Accounts receivable is money owed to you (aka Credit Sale) for a product you’ve successfully delivered or service you’ve satisfactorily rendered. Technically, it’s something to smile about. You’ve done your part, and it’s the client’s turn to do theirs. But it’s also cash yet to be received, and you know what they say about not counting your chickens before they hatch.

Accounts receivable days – what it is

In accounting terms, accounts receivable days is the number of days an invoice is outstanding before it is collected. In a nutshell, the number indicates the effectiveness of your collection efforts when selling on credit to your customers.

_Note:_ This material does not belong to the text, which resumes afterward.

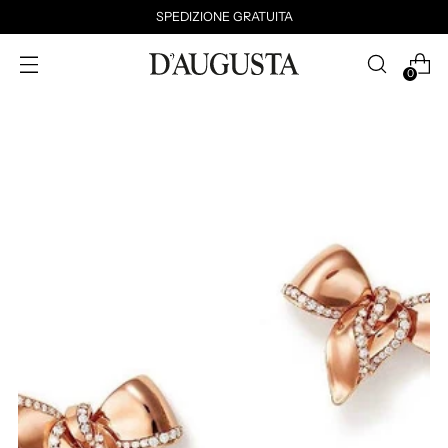
SPEDIZIONE GRATUITA
0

To calculate accounts receivable days, the formula is as follows:

(Accounts receivable ÷ annual revenue) x number of days in a year

So if, for example, you have an average accounts receivable balance of $100,000 and an annual sales revenue of $1 million, your accounts receivable days is:

($100,000 ÷ $1,000,000) x 365

= 36.5 days

This means that an invoice typically takes 36.5 days to collect. Compare that to the industry average, which varies from one industry to another, and you can gauge how you fare in your collection efforts. So if the industry average is 45 days and your average is 36.5, then you’re doing better than most of your peers.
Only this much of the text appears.